Copy exactly the lines of the records below, and only those lines, beginning with the line that contains "中国朱方篆刻网 - 中国" and ending with the line that contains "éé à l’aide d’outils de traduction IA.".
-------- PROVIDED ENTRIES
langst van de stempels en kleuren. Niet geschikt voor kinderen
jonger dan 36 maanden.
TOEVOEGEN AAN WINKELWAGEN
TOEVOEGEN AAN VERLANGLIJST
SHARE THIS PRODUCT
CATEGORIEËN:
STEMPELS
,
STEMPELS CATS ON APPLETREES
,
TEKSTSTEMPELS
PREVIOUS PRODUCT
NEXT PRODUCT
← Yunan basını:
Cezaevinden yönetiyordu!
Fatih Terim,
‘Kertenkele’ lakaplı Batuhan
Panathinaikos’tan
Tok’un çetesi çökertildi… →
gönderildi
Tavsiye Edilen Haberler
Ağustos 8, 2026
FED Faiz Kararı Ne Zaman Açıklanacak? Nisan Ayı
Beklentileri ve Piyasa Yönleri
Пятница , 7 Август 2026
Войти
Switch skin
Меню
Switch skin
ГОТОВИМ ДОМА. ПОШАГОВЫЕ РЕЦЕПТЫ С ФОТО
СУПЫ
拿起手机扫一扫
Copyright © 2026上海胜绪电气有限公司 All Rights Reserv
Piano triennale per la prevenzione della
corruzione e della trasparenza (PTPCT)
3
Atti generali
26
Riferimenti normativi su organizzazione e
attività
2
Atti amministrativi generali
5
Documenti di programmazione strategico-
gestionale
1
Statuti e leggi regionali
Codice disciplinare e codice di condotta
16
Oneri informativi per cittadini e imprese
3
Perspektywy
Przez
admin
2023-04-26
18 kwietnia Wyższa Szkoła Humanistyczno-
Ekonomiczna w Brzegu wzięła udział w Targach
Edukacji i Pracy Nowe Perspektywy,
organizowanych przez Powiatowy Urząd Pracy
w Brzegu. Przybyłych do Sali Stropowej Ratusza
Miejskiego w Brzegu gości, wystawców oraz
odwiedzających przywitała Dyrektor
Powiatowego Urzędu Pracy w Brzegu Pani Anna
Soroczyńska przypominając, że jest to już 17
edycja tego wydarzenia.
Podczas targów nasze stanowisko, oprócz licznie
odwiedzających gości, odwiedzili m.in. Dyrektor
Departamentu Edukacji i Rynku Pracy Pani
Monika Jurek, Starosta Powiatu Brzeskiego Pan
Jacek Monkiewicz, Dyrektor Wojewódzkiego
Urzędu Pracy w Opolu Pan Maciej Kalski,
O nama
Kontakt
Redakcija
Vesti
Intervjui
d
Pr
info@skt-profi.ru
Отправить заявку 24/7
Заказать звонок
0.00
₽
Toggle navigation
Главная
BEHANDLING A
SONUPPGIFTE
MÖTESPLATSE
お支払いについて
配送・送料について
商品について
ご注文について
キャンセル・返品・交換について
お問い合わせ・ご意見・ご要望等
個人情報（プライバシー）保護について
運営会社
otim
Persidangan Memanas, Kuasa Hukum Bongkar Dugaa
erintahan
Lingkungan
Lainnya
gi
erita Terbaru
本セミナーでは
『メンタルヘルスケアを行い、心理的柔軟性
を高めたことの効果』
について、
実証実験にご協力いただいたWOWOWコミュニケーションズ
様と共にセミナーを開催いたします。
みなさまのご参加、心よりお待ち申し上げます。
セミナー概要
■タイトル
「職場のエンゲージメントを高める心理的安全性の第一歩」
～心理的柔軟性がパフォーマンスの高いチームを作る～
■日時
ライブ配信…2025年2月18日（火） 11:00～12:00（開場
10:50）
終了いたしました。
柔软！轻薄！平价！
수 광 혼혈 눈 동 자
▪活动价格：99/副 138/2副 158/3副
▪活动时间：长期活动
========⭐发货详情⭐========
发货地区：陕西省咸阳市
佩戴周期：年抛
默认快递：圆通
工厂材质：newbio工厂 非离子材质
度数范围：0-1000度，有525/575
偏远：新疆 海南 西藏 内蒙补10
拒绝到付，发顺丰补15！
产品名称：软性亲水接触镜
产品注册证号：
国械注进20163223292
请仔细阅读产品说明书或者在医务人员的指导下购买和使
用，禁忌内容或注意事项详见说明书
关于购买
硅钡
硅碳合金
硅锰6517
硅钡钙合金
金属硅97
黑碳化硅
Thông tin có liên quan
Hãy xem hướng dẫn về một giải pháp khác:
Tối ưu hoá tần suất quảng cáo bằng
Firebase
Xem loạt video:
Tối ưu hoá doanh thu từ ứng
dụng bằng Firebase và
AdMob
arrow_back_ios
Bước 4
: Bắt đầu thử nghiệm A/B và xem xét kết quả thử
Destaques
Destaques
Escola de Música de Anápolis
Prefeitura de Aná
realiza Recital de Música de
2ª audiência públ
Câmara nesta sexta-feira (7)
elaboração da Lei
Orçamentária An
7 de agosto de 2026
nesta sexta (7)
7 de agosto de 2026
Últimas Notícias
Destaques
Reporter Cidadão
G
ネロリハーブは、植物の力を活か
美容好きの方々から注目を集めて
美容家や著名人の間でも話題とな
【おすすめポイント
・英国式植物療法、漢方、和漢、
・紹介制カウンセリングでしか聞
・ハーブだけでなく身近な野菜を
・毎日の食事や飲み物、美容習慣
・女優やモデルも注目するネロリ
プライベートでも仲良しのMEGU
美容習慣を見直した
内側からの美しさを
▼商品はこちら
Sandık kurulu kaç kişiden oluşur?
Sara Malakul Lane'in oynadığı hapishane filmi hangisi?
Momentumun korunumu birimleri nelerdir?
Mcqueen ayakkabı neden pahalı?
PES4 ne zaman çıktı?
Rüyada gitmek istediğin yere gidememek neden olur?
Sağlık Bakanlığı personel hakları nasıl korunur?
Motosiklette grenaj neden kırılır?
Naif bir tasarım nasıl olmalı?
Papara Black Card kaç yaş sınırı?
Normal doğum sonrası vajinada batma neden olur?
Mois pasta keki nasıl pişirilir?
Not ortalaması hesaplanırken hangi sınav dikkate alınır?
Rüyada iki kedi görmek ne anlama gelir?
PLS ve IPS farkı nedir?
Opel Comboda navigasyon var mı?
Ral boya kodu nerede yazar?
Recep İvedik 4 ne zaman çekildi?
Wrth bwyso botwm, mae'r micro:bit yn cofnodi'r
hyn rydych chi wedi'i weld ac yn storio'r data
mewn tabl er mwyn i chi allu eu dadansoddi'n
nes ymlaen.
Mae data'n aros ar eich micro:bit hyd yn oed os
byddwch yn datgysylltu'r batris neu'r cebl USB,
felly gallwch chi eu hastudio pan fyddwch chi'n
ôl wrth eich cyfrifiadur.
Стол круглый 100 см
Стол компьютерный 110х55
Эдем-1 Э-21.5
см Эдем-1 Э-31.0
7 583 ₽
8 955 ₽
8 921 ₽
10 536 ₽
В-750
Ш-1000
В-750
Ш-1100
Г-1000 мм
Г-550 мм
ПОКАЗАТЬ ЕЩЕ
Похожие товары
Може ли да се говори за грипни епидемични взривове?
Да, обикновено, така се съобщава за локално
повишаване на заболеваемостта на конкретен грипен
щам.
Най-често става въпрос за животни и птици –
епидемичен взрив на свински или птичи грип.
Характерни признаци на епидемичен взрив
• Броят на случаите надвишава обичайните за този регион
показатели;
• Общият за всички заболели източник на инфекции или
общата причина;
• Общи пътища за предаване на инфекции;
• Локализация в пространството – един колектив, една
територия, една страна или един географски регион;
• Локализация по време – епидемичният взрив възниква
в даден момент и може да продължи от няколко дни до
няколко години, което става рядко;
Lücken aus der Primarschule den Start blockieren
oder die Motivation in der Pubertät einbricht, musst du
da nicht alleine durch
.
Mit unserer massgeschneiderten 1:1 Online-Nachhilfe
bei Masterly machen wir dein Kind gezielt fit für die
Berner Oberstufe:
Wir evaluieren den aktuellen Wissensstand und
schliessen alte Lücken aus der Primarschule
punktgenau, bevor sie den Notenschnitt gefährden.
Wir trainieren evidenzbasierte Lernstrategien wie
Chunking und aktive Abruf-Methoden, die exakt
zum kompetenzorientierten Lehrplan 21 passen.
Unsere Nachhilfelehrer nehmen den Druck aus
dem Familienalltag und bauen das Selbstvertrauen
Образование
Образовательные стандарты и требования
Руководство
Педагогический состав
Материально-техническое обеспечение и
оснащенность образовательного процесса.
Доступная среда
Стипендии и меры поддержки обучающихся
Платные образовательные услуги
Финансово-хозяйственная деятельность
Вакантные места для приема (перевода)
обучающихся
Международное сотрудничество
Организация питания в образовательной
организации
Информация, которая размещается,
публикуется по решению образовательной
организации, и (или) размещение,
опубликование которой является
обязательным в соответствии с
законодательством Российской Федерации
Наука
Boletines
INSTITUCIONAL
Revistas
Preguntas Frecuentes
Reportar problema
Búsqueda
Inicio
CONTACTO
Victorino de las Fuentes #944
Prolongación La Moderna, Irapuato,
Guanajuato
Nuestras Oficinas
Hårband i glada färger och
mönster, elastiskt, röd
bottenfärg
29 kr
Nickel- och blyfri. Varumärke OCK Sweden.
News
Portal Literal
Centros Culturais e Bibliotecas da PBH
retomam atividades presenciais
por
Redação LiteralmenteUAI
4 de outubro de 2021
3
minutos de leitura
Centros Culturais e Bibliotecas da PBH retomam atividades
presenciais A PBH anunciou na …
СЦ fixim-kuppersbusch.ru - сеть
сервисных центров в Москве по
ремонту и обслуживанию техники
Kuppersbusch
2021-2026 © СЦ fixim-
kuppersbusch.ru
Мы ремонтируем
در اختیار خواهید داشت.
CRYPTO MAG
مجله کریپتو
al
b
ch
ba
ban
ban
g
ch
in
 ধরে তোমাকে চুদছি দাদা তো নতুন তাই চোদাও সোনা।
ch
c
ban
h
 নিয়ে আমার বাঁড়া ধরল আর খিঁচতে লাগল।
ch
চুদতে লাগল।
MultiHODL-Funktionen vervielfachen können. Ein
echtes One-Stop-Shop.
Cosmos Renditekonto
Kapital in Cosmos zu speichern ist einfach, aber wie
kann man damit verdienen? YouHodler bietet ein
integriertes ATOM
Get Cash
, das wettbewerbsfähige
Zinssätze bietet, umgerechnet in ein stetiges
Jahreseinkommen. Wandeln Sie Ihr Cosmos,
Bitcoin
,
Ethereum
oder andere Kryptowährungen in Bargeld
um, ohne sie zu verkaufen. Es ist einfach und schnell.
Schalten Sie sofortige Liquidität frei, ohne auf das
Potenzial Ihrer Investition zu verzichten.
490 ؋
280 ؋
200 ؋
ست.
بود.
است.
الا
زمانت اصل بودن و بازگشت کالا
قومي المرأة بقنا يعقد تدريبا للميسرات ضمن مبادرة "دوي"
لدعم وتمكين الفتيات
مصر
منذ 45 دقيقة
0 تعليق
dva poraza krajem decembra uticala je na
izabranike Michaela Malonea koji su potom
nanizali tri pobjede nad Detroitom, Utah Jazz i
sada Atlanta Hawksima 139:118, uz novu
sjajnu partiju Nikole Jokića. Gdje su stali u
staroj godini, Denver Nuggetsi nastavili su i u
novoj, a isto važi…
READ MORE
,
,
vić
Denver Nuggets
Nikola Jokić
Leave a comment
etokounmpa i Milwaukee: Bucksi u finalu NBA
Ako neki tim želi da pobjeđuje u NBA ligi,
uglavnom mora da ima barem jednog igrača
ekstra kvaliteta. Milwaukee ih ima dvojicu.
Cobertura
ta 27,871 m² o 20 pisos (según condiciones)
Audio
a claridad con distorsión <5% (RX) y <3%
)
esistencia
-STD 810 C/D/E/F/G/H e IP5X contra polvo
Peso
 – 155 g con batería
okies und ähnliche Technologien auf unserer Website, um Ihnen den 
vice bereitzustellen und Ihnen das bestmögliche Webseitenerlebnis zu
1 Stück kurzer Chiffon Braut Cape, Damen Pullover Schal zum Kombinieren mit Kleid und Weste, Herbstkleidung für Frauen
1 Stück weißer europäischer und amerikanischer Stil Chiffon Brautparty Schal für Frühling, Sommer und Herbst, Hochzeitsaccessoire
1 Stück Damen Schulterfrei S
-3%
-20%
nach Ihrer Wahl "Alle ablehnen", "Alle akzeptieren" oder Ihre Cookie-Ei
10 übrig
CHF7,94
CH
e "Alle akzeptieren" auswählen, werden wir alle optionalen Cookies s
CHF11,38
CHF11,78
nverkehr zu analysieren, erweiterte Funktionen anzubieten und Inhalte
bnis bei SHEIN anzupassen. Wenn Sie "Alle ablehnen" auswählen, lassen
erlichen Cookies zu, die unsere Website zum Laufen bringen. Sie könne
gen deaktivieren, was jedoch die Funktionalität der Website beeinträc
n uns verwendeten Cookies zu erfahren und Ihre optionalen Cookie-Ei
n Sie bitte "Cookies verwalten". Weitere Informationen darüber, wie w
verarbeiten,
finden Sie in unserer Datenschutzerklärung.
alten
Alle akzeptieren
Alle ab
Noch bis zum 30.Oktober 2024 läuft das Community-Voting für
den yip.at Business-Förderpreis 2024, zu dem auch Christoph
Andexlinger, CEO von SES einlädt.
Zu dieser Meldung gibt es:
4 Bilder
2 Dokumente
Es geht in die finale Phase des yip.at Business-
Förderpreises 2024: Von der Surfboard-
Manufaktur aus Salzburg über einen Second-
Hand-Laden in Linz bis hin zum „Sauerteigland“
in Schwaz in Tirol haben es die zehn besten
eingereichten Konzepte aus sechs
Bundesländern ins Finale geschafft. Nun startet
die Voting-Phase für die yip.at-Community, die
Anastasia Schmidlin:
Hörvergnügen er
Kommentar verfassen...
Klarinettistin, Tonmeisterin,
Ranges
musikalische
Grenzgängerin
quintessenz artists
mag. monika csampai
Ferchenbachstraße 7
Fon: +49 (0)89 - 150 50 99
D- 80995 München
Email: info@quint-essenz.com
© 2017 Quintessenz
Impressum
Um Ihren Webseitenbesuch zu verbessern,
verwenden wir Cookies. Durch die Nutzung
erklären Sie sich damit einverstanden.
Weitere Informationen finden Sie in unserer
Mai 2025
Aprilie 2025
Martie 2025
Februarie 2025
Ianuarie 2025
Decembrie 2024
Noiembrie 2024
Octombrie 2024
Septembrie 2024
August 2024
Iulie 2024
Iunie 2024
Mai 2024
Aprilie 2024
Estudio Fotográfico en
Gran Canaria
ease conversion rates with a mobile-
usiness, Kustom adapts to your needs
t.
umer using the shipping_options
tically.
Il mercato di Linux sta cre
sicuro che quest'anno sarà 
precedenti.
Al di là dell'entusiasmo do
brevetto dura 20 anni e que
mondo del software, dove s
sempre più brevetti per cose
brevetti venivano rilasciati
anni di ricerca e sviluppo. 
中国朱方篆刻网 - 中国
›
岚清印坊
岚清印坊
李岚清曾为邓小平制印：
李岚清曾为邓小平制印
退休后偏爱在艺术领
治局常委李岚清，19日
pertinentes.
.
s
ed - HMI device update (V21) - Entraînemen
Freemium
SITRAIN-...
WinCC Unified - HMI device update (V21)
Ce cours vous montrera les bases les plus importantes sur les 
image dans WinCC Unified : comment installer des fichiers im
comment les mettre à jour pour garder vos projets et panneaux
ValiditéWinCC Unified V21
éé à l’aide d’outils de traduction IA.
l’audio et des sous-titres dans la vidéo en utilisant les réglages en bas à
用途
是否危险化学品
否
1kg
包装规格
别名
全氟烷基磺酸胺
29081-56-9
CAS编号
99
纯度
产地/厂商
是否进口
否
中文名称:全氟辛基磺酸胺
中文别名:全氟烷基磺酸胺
----------------
### FINISHED TASK
中国朱方篆刻网 - 中国
›
岚清印坊
岚清印坊
李岚清曾为邓小平制印：
李岚清曾为邓小平制印
退休后偏爱在艺术领
治局常委李岚清，19日
pertinentes.
.
s
ed - HMI device update (V21) - Entraînemen
Freemium
SITRAIN-...
WinCC Unified - HMI device update (V21)
Ce cours vous montrera les bases les plus importantes sur les 
image dans WinCC Unified : comment installer des fichiers im
comment les mettre à jour pour garder vos projets et panneaux
ValiditéWinCC Unified V21
éé à l’aide d’outils de traduction IA.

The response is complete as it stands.